Hmm, not sure how that happened.  Good spot!

I'll recheck that all the names are real when reposting.

> > +must be set to the desired vector length in bytes.
> > +In addition,
> > +.I arg2
> > +may include zero or more of the following flags:
> > +.RS
> > +.TP
> > +.B PR_SVE_VL_INHERIT
> > +Inherit the configured vector length across
> > +.BR execve (2).
> > +.TP
> > +.B PR_SVE_SET_VL_ONEXEC
> > +Defer the change until the next
> > +.BR execve (2)
> > +in this thread.
> 
> (aside, it's weird that we didn't allocate (1<<16) for one of these flags)

The flag definitions are shared with ptrace: ptrace is the
SVE_PT_REGS_SVE format selection bit, which isn't relevant to the prctl.

Maybe it would have made more sense to keep the definitions completely
separate, but it's there now.

> > +If
> > +.B PR_SVE_VL_INHERIT
> > +is also included in
> > +.IR arg2 ,
> > +it takes effect
> > +.I after
> > +this deferred change.
> 
> I find this a bit hard to follow, since it's not clear to me whether the
> INHERIT flag is effectively set before or after the next execve(). In other
> words, if both PR_SVE_SET_VL_ONEXEC and PR_SVE_VL_INHERIT are specified,
> is the vector length preserved or reset on the next execve()?

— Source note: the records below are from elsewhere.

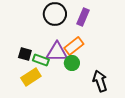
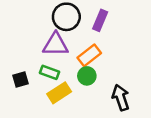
purple triangle: (57, 52) -> (55, 45), moved
black square: (25, 54) -> (21, 80), moved, turned -32
yellow rectangle: (31, 77) -> (59, 93), moved

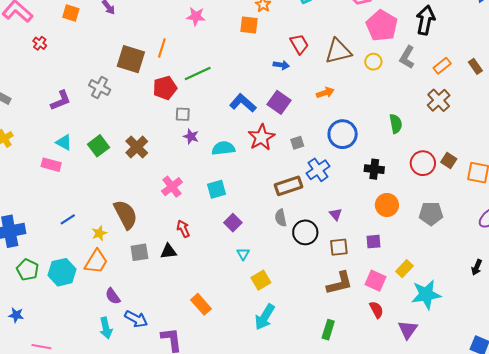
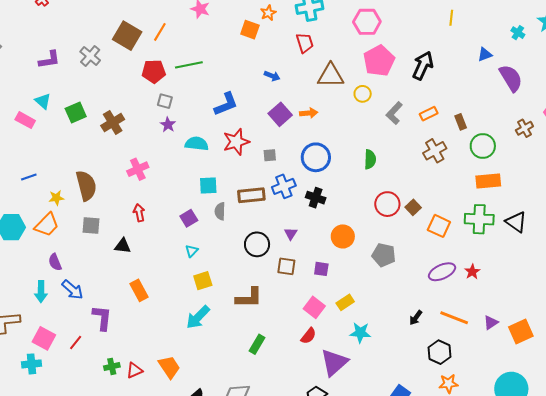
red trapezoid: (299, 44) -> (305, 43), moved
gray L-shape: (407, 57) -> (394, 113), moved
brown cross: (439, 100) -> (435, 151), moved
purple square: (279, 102) -> (280, 114), moved
blue L-shape: (243, 103) -> (226, 104), turned 104
black cross: (374, 169) -> (316, 198), moved
cyan square: (216, 189) -> (208, 186), moved
gray semicircle: (281, 218) -> (220, 211), moved
black triangle: (168, 251) -> (123, 246), moved
brown L-shape: (340, 283) -> (249, 298), moved
cyan star: (426, 295) -> (360, 333), size x0.7
red semicircle: (376, 310) -> (308, 336), turned 54
purple triangle: (408, 330) -> (334, 362), size x1.4

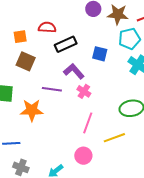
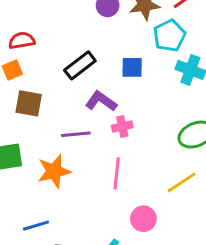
red semicircle: (47, 27) -> (22, 41), moved
pink cross: (84, 91) -> (122, 127), turned -32
pink line: (88, 123) -> (117, 173), moved

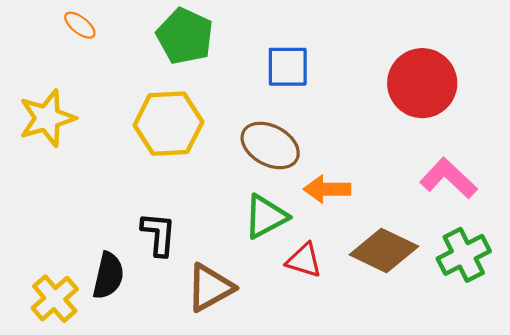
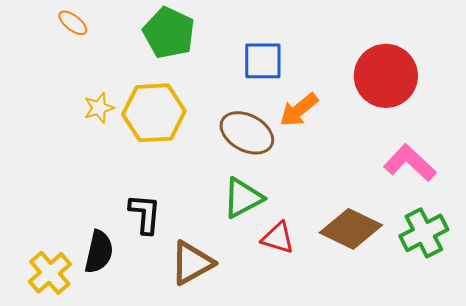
yellow star: (47, 118) -> (99, 108), moved, size x0.6
orange arrow: (327, 189) -> (299, 110), moved, turned -39

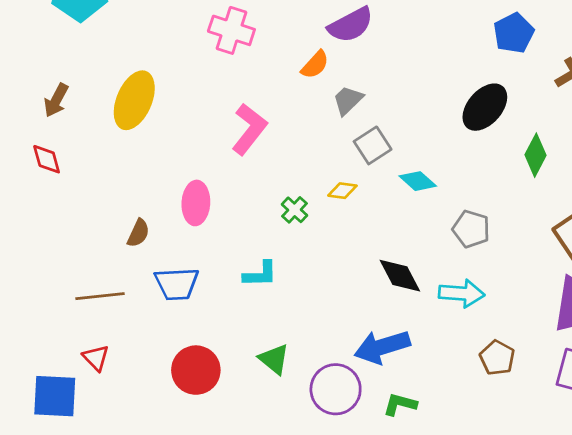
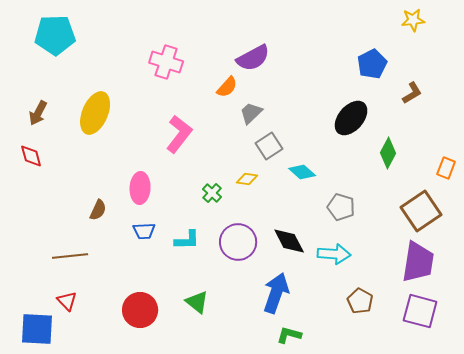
blue trapezoid: (177, 284) -> (144, 231), moved, size x0.7
blue arrow: (382, 347) -> (276, 293), turned 126
purple circle: (336, 389) -> (238, 242), moved

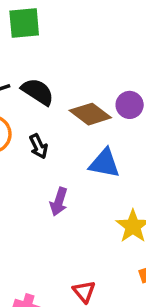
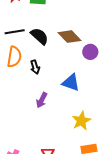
brown diamond: (90, 114) -> (69, 37), moved

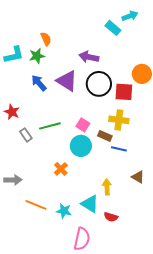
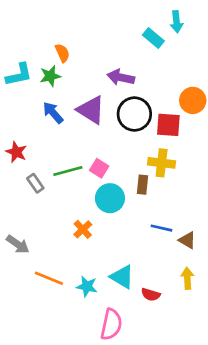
cyan arrow: (130, 16) -> (176, 22), turned 105
pink square: (83, 125) -> (99, 168), moved
brown rectangle: (105, 136) -> (143, 185), turned 72
blue line: (119, 149) -> (162, 228), moved
gray arrow: (13, 180) -> (18, 244), turned 36
yellow arrow: (107, 187) -> (187, 278), moved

It makes no difference, because the ONEXEC handling takes priority over
the INHERIT handling. But either way INHERIT is never cleared by execve()
and will apply at subsequent execs().

Explaining all this properly seems out of scope here.  Maybe this should
be trimmed down rather than elaborated?  Or perhaps just explain it in
terms of what the kernel does instead of futile attempts to make it
intuitive?

Ultimately I'll probably write a separate page or pages for SVE and other
arm64 specifics.

> > +.RE
> > +.IP
> > +On success, the vector length and flags are set as requested,
> > +and any deferred change that was pending immediately before the
> > +.B PR_SVE_SET_VL
> > +call is canceled.
> 
> Huh, turns out 'canceled' is a valid US spelling. Fair enough, but it looks
> wrong to me ;)

Yeah, I know, but the man pages do have a documented policy on this...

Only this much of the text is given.